Collected data
==============================

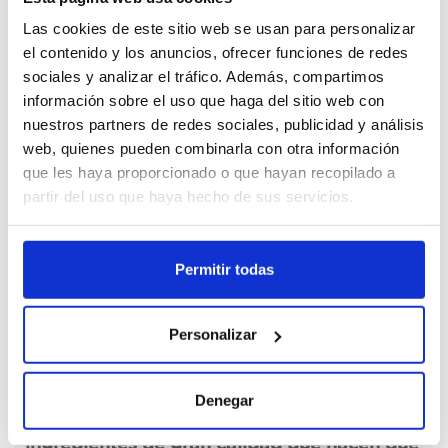
Las cookies de este sitio web se usan para personalizar
Cajas
el contenido y los anuncios, ofrecer funciones de redes
sociales y analizar el tráfico. Además, compartimos
Unid.
información sobre el uso que haga del sitio web con
nuestros partners de redes sociales, publicidad y análisis
web, quienes pueden combinarla con otra información
Registrarme
que les haya proporcionado o que hayan recopilado a
partir del uso que haya hecho de sus servicios.
No disponible, solicita ahora
Ver ficha técnica
Permitir todas
Personalizar
Descripción
Denegar
Mayonesa Hellmann's elaborada con
ingredientes de gran calidad que hacen que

==============================

-- Work order --
Repeat only the lines from the one holding "Registrarme" through the last line of the data.

-- Answer section --
Registrarme
que les haya proporcionado o que hayan recopilado a
partir del uso que haya hecho de sus servicios.
No disponible, solicita ahora
Ver ficha técnica
Permitir todas
Personalizar
Descripción
Denegar
Mayonesa Hellmann's elaborada con
ingredientes de gran calidad que hacen que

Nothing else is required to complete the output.